◆ Assignment: Reproduce exactly the lines from the line containing "from Global Observers" through the last line of the listing, and no others.

◆ Data for review:
..........
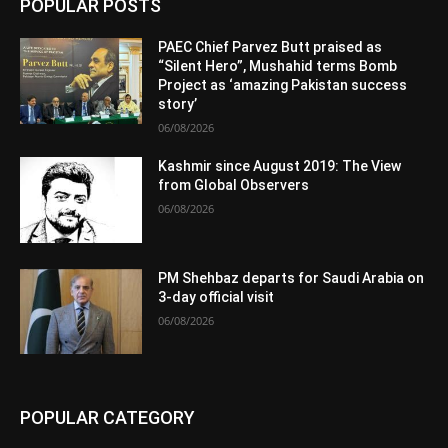
POPULAR POSTS
PAEC Chief Parvez Butt praised as
“Silent Hero”, Mushahid terms Bomb
Project as ‘amazing Pakistan success
story’
06/08/2026
Kashmir since August 2019: The View
from Global Observers
06/08/2026
PM Shehbaz departs for Saudi Arabia on
3-day official visit
06/08/2026
POPULAR CATEGORY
..........
◆ Task output:
from Global Observers
06/08/2026
PM Shehbaz departs for Saudi Arabia on
3-day official visit
06/08/2026
POPULAR CATEGORY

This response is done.